If you are a fan of WordPress or a WordPress developer this is definitely a website you want to subscribe to.
The weekly newsletter doesn’t just have WordPress news, but apps and tools that are related to WordPress.
But the content is not all WordPress related, you will also find a few articles that are food for thought as a designer or developer.
And the last website I’m going to mention is perfect if you’re a fan of WordPress.
Most of the posts focus on how to improve a WordPress or the best plugins to use for opt-ins.
But it is not just about WordPress there are also posts about resources and inspiration.
As a web designer, it is always best to have references and libraries available when you need them.
Sometimes you did something months ago or even years ago that you need to do again and don’t feel like starting over.
Or you use libraries to jump-start your next website or application.
Below I’ve listed a few references and libraries that are extremely useful and some I go back to often.
Because we’re designers and developers there are websites and applications we use and want to know more about what happens behind the scenes or how they achieved something.
Adele is a library that lists some of the most popular applications such as Dropbox, Trello, and BBC including details such as the repositories, what frameworks, bundlers etc.
It is an amazing resource if you trying to create something similar or you are just curious.
Who doesn’t like cheatsheets?
They can speed things up a lot, not mention it is impossible to remember everything.

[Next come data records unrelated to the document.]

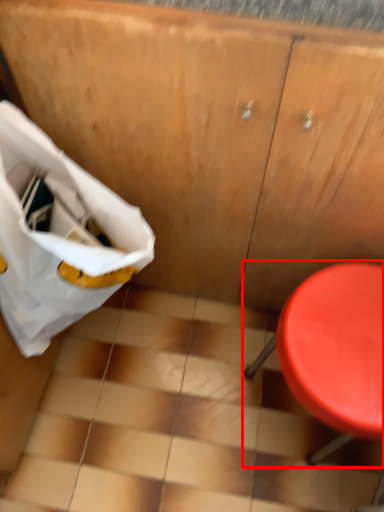 Question: Considering the relative positions of furniture (annotated by the red box) and grocery bag in the image provided, where is furniture (annotated by the red box) located with respect to the staircase?

Choices:
 (A) left
 (B) right

Answer: (B) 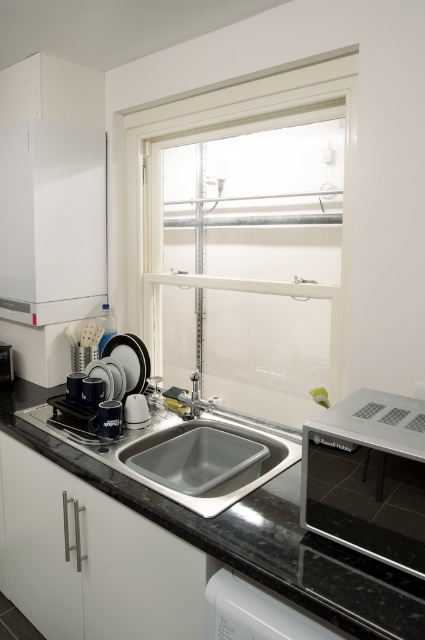 Is black granite countertop at center thinner than white glossy dishwasher at lower center?

No, black granite countertop at center is not thinner than white glossy dishwasher at lower center.

Between point (96, 477) and point (306, 624), which one is positioned in front?

Point (306, 624) is in front.

At what (x,y) coordinates should I click in order to perform the action: click on black granite countertop at center. Please return your answer as a coordinate pair (x, y). Image resolution: width=425 pixels, height=640 pixels. Looking at the image, I should click on (251, 538).

Is the position of white glass window at center more distant than that of satin nickel faucet at sink center?

Yes.

Who is higher up, white glass window at center or satin nickel faucet at sink center?

white glass window at center

I want to click on white glass window at center, so click(x=249, y=257).

Can you confirm if black granite countertop at center is positioned to the left of brushed metal toaster at lower left?

In fact, black granite countertop at center is to the right of brushed metal toaster at lower left.

What do you see at coordinates (251, 538) in the screenshot? The width and height of the screenshot is (425, 640). I see `black granite countertop at center` at bounding box center [251, 538].

Where is `black granite countertop at center`? The height and width of the screenshot is (640, 425). black granite countertop at center is located at coordinates (251, 538).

Devhints is a huge resource of cheatsheets from Sass to ES6.
It is an amazing resource to have in your pocket, especially if you are using multiple languages or haven’t used a language for a while and can’t exactly remember the right syntax.

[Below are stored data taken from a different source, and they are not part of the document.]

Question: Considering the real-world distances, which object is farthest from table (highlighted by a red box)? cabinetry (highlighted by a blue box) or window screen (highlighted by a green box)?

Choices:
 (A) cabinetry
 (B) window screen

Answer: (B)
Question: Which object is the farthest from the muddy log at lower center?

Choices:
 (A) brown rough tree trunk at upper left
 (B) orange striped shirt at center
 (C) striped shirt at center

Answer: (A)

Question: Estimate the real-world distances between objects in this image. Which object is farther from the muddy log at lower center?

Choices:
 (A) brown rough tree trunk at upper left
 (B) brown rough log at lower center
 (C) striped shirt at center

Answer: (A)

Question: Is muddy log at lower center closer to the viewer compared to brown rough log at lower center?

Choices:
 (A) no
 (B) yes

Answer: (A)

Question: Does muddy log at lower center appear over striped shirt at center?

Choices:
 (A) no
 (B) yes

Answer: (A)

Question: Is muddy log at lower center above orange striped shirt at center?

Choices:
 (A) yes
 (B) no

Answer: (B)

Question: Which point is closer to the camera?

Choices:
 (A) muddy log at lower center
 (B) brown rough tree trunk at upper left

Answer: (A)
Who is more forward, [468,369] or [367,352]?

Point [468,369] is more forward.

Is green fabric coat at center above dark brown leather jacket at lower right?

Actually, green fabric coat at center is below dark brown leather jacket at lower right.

It is also updated regularly so you’ve always got the latest cheats at your fingertips.
Front-end Developer Handbook
I still can’t believe that this is free!
Whether you’re an experienced front-end developer or just starting out this handbook is packed with a lot of resources and tips.

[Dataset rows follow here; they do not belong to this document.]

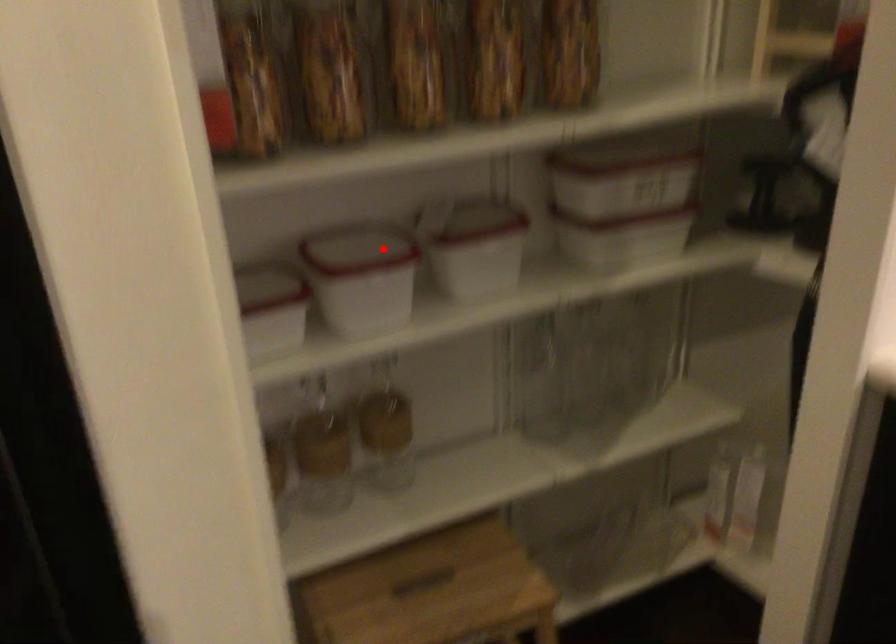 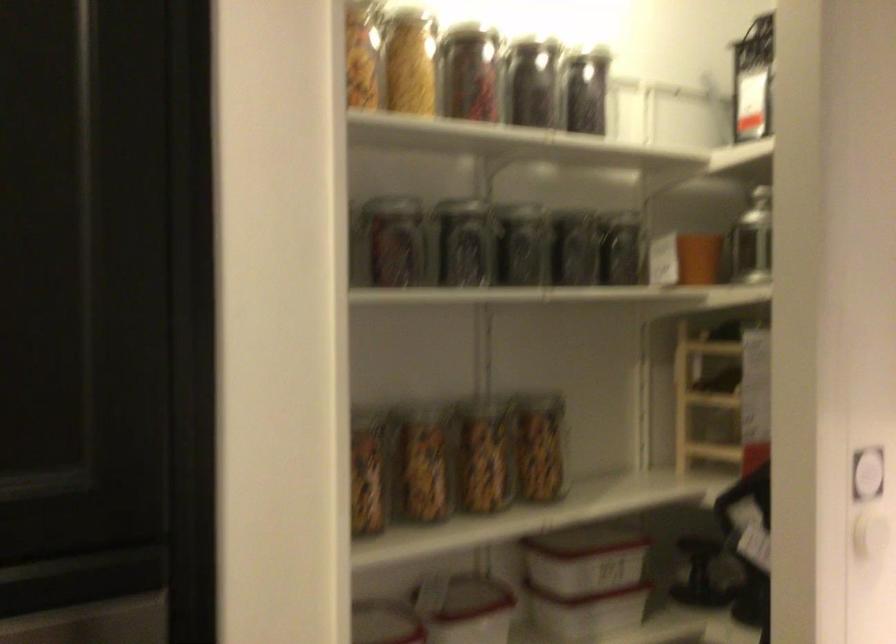 Question: A red point is marked in image1. In image2, is the corresponding 3D point closer to the camera or farther? Reply with the corresponding letter.

Choices:
 (A) The corresponding 3D point is closer.
 (B) The corresponding 3D point is farther.

Answer: (B) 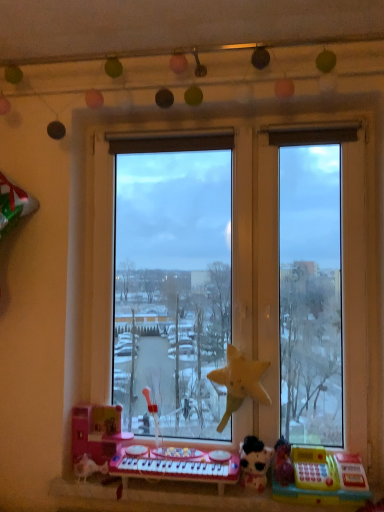 Identify the location of vacant space in pink plastic musical keyboard at lower center (from a real-world perspective). (183, 488). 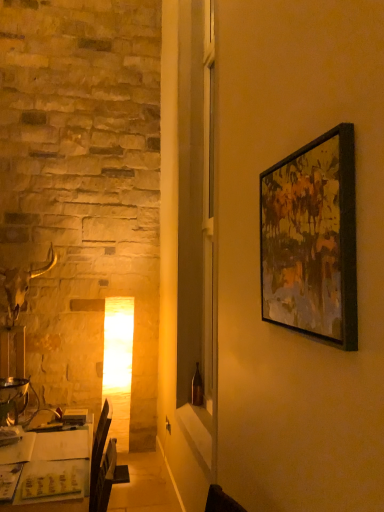 Question: In terms of width, does black matte picture frame at upper right look wider or thinner when compared to white paper at lower left?

Choices:
 (A) wide
 (B) thin

Answer: (B)

Question: Considering the positions of black matte picture frame at upper right and white paper at lower left in the image, is black matte picture frame at upper right taller or shorter than white paper at lower left?

Choices:
 (A) short
 (B) tall

Answer: (A)

Question: Considering the positions of point (288, 207) and point (54, 507), is point (288, 207) closer or farther from the camera than point (54, 507)?

Choices:
 (A) closer
 (B) farther

Answer: (A)

Question: From a real-world perspective, is white paper at lower left positioned above or below black matte picture frame at upper right?

Choices:
 (A) below
 (B) above

Answer: (A)

Question: In terms of width, does white paper at lower left look wider or thinner when compared to black matte picture frame at upper right?

Choices:
 (A) wide
 (B) thin

Answer: (A)

Question: From the image's perspective, relative to black matte picture frame at upper right, is white paper at lower left above or below?

Choices:
 (A) below
 (B) above

Answer: (A)

Question: In terms of height, does white paper at lower left look taller or shorter compared to black matte picture frame at upper right?

Choices:
 (A) tall
 (B) short

Answer: (A) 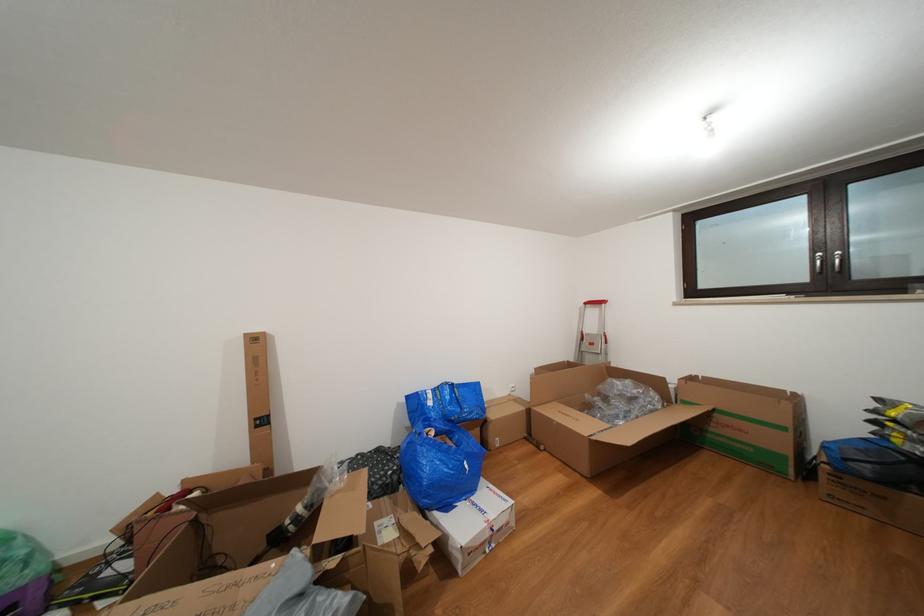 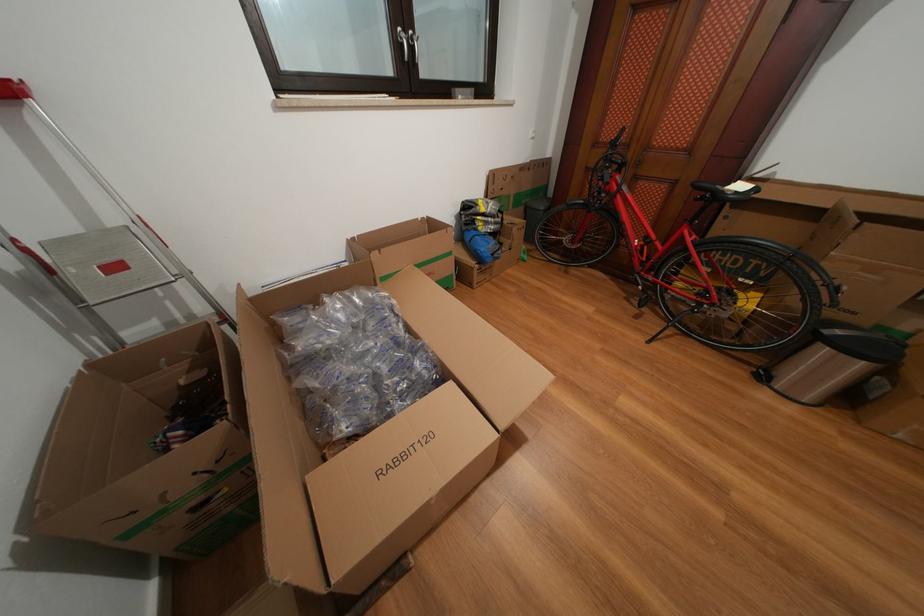 The point at (x=600, y=349) is marked in the first image. Where is the corresponding point in the second image?

(124, 273)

The latest edition is for 2018 and according to the author Cody Lindley the plan is to update annually, so definitely consider bookmarking this one.
Part III is my favorite as that is where all the tools are, all of which has been neatly categorized for ease of use.
I have to say, Scrimba is a catchy name, definitely unique.
Have you done a course online where you need to either pause the video and practice what is being shown or go back to a video, fast forward, pause and make notes?
Scrimba aims to solve this by offering interactive screencast courses. Yes, that is right, interactive.
While you are watching a video, you can practice along. When it comes to web design and development, the best way to learn is to practice and play around and Scrimba does this perfectly.
And the best part, all the courses are free!
If you are creating a website or application, there is not always a design you can use to follow which can be difficult not to mention time-consuming.
Of course, there are frameworks like Bootstrap that you can use to jump-start the process but Bootstrap only offers components and not a design.
And it is even worse if you are having designers block.
That is where WrapPixel can save you!
They offer Bootstrap and AngularJS bundles, hopefully, React will be added soon.
So if you’re in a slump, definitely have a look at their website.
As a front-end developer, you are always looking for things to make your life easier while creating websites or applications.
One way to speed things up is by using a framework, such as Bootstrap.
I am a fan of Bootstrap and use it in every website or application I create, but sometimes it is useful to have alternatives.
I came across UIkit, which is a light weight modular framework.
I haven’t use on it a project yet but I did play around a bit and was very impressed with it.
The overall look and feel of the components feels a lot cleaner than Bootstrap and it offers a few things that Bootstrap doesn’t such as animations, parallax and off-canvas effects.
The documentation was also easy to follow.
If you feel like using something other than Bootstrap, definitely give UIkit a try!
I hope you enjoyed this post and found some value in it, if there any other resources you like to use please let me know in the comments!